Debugging scoring script with Azure Machine Learning inference HTTP server (preview)
The Azure Machine Learning inference HTTP server (preview) is a Python package that exposes your scoring function as an HTTP endpoint and wraps the Flask server code and dependencies into a singular package. It's included in the prebuilt Docker images for inference that are used when deploying a model with Azure Machine Learning. Using the package alone, you can deploy the model locally for production, and you can also easily validate your scoring (entry) script in a local development environment. If there's a problem with the scoring script, the server will return an error and the location where the error occurred.
The server can also be used to create validation gates in a continuous integration and deployment pipeline. For example, you can start the server with the candidate script and run the test suite against the local endpoint.
This article mainly targets users who want to use the inference server to debug locally, but it will also help you understand how to use the inference server with online endpoints.
Important
This feature is currently in public preview. This preview version is provided without a service-level agreement, and it's not recommended for production workloads. Certain features might not be supported or might have constrained capabilities. For more information, see Supplemental Terms of Use for Microsoft Azure Previews.
Online endpoint local debugging
Debugging endpoints locally before deploying them to the cloud can help you catch errors in your code and configuration earlier. To debug endpoints locally, you could use:
- the Azure Machine Learning inference HTTP server
- a local endpoint
This article focuses on the Azure Machine Learning inference HTTP server.
The following table provides an overview of scenarios to help you choose what works best for you.

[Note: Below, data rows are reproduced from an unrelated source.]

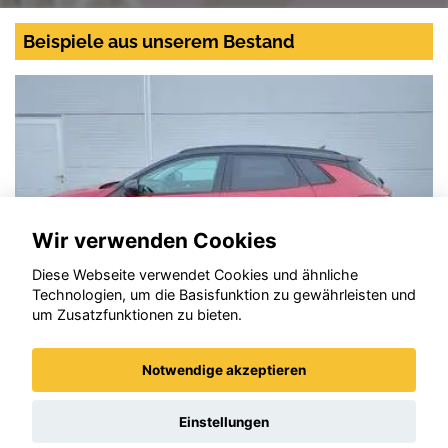
Beispiele aus unserem Bestand
Wir verwenden Cookies
Diese Webseite verwendet Cookies und ähnliche
Technologien, um die Basisfunktion zu gewährleisten und
um Zusatzfunktionen zu bieten.
Notwendige akzeptieren
Opel Grandland X
Einstellungen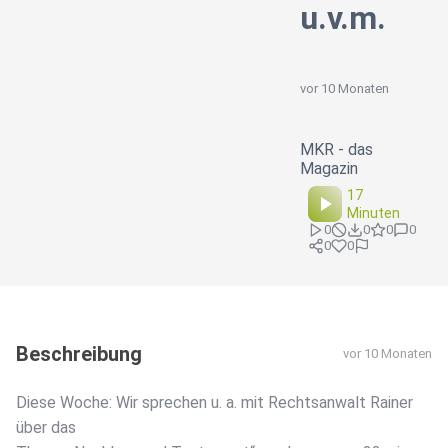
u.v.m.
vor 10 Monaten
MKR - das
Magazin
17
Minuten
0
0
0
0
0
0
Beschreibung
vor 10 Monaten
Diese Woche: Wir sprechen u. a. mit Rechtsanwalt Rainer
über das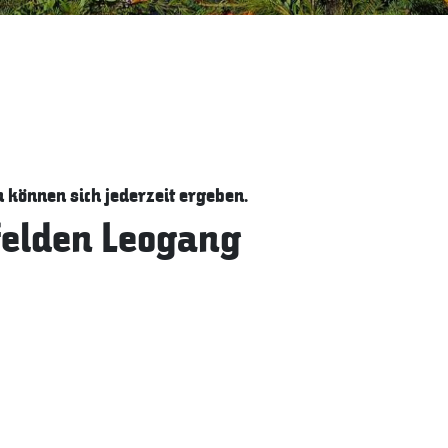
können sich jederzeit ergeben.
felden Leogang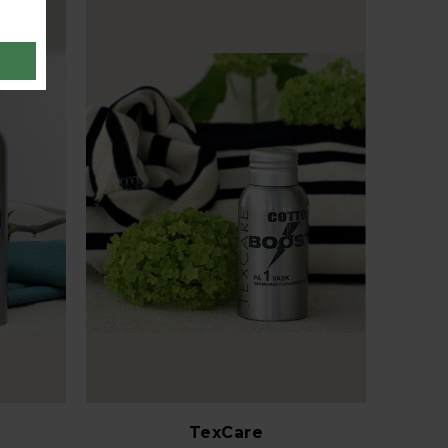
TexCare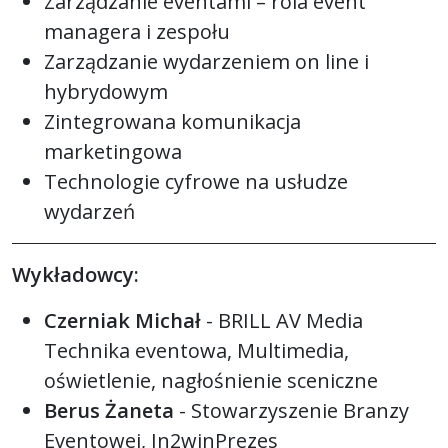
Zarządzanie eventami – rola event
managera i zespołu
Zarządzanie wydarzeniem on line i
hybrydowym
Zintegrowana komunikacja
marketingowa
Technologie cyfrowe na usłudze
wydarzeń
Wykładowcy:
Czerniak Michał
- BRILL AV Media
Technika eventowa, Multimedia,
oświetlenie, nagłośnienie sceniczne
Berus Żaneta
- Stowarzyszenie Branzy
Eventowej, In2winPrezes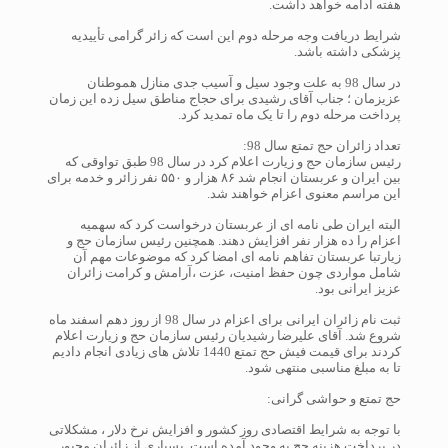
هفته ادامه خواهد داشت.
شرایط دریافت وجه مرحله دوم این است که زائر گرامی تأییدیه
پزشکی داشته باشد.
در سال 98 به علت وجود سیل و آسیب جدی منازل هموطنان
عزیزمان ؛ جناب آقای رشیدی برای حجاج مناطق سیل زده این زمان
پرداخت مرحله دوم را تا یک ماه تمدید کرد.
تعداد زائران حج تمتع سال 98:
رئیس سازمان حج و زیارت اعلام کرد در سال 98 طبق تواوقی که
بین ایران و عربستان انجام شد ۸۶ هزار و ۵۵۰ نفر زائر و خدمه برای
این مراسم معنوی اعزام خواهند شد.
البته ایران طی نامه ای از عربستان درخواست کرد که سهمیه
اعزام را ده هزار نفر افزایش دهند. همچنین رئیس سازمان حج و
زیارتبا عربستان تفاهم نامه ای امضا کرد که موضوعات مهم آن
شامل مواردی چون حفظ امنیت، عزت ،آرامش و کرامت زائران
عزیز ایرانی بود.
ثبت نام زائران ایرانی برای اعزام در سال 98 از روز دهم اسفند ماه
شروع شد. آقای علیرضا رشیدیان رئیس سازمان حج و زیارت اعلام
کردند برای قیمت فیش حج تمتع 1440 تلاش های زیادی انجام دادیم
تا به مبلغ مناسبی منتهی شود.
حج تمتع و حواشی گرانی:
با توجه به شرایط اقتصادی روز کشور و افزایش نرخ دلار ، مشکلاتی
در پرداخت هزینه حج به وجود آمده است. بسیاری از زائران مجبور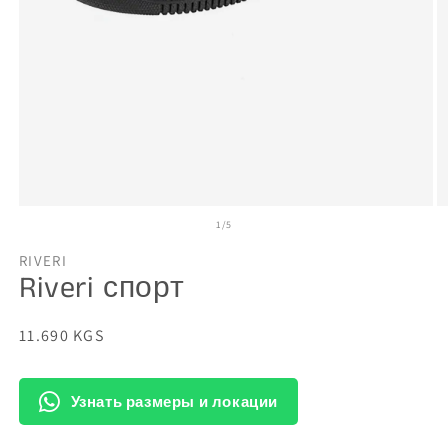
Открыть
О
из
1
/
5
медиа-
м
файлы
ф
1
2
RIVERI
в
в
Riveri спорт
модальном
м
окне
о
Обычная
11.690 KGS
цена
Узнать размеры и локации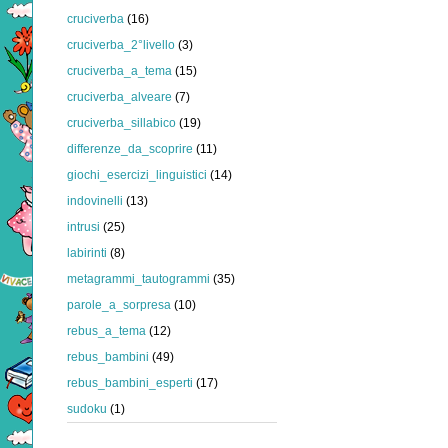
cruciverba
(16)
cruciverba_2°livello
(3)
cruciverba_a_tema
(15)
cruciverba_alveare
(7)
cruciverba_sillabico
(19)
differenze_da_scoprire
(11)
giochi_esercizi_linguistici
(14)
indovinelli
(13)
intrusi
(25)
labirinti
(8)
metagrammi_tautogrammi
(35)
parole_a_sorpresa
(10)
rebus_a_tema
(12)
rebus_bambini
(49)
rebus_bambini_esperti
(17)
sudoku
(1)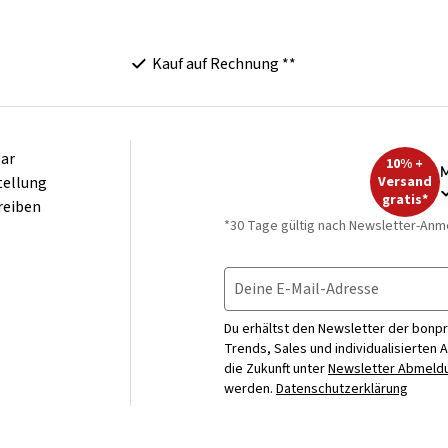
Kauf auf Rechnung **
ar
10% +
M
tellung
Versand
gratis*
reiben
*30 Tage gültig nach Newsletter-Anm
Deine E-Mail-Adresse
Du erhältst den Newsletter der bonpr
Trends, Sales und individualisierten 
die Zukunft unter
Newsletter Abmeldu
werden.
Datenschutzerklärung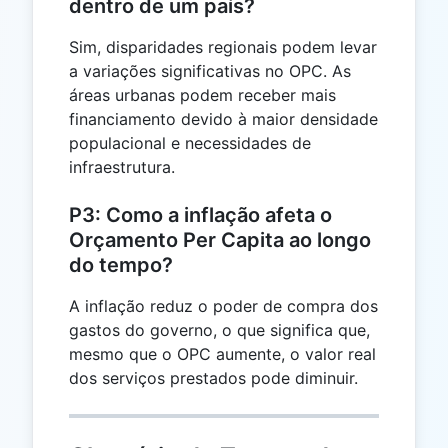
dentro de um país?
Sim, disparidades regionais podem levar
a variações significativas no OPC. As
áreas urbanas podem receber mais
financiamento devido à maior densidade
populacional e necessidades de
infraestrutura.
P3: Como a inflação afeta o
Orçamento Per Capita ao longo
do tempo?
A inflação reduz o poder de compra dos
gastos do governo, o que significa que,
mesmo que o OPC aumente, o valor real
dos serviços prestados pode diminuir.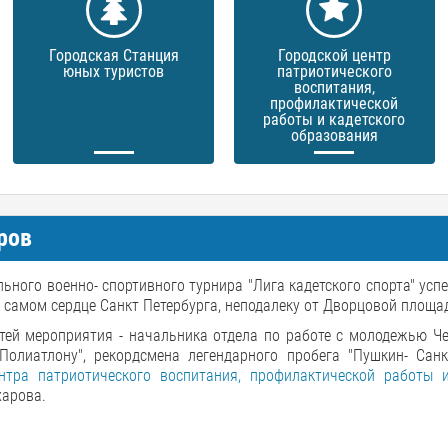
Городская Станция
Городской центр
юных туристов
патриотического
воспитания,
профилактической
работы и кадетского
образования
ров
ьного военно- спортивного турнира "Лига кадетского спорта" ус
 самом сердце Санкт Петербурга, неподалеку от Дворцовой площа
тей мероприятия - начальника отдела по работе с молодежью Ч
олиатлону", рекордсмена легендарного пробега "Пушкин- Санкт
ентра патриотического воспитания, профилактической работы и
харова.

Scenario | Inference HTTP server | Local endpoint |
---|---|---|
Update local Python environment without Docker image rebuild | Yes | No |
Update scoring script | Yes | Yes |
Update deployment configurations (deployment, environment, code, model) | No | Yes |
Integrate VS Code Debugger | Yes | Yes |
By running the inference HTTP server locally, you can focus on debugging your scoring script without being affected by the deployment container configurations.
Prerequisites
- Requires: Python >=3.7
- Anaconda
Tip
The Azure Machine Learning inference HTTP server runs on Windows and Linux based operating systems.
Installation
Note
To avoid package conflicts, install the server in a virtual environment.
To install the azureml-inference-server-http package
, run the following command in your cmd/terminal:
python -m pip install azureml-inference-server-http
Debug your scoring script locally
To debug your scoring script locally, you can test how the server behaves with a dummy scoring script, use VS Code to debug with the azureml-inference-server-http package, or test the server with an actual scoring script, model file, and environment file from our examples repo.
Test the server behavior with a dummy scoring script
Create a directory to hold your files:
mkdir server_quickstart cd server_quickstart
To avoid package conflicts, create a virtual environment and activate it:
python -m venv myenv source myenv/bin/activate
Tip
After testing, run
deactivate
to deactivate the Python virtual environment.Install the
azureml-inference-server-http
package from the pypi feed:python -m pip install azureml-inference-server-http
Create your entry script (
score.py
). The following example creates a basic entry script:echo ' import time def init(): time.sleep(1) def run(input_data): return {"message":"Hello, World!"} ' > score.py
Start the server (azmlinfsrv) and set
score.py
as the entry script:azmlinfsrv --entry_script score.py
Note
The server is hosted on 0.0.0.0, which means it will listen to all IP addresses of the hosting machine.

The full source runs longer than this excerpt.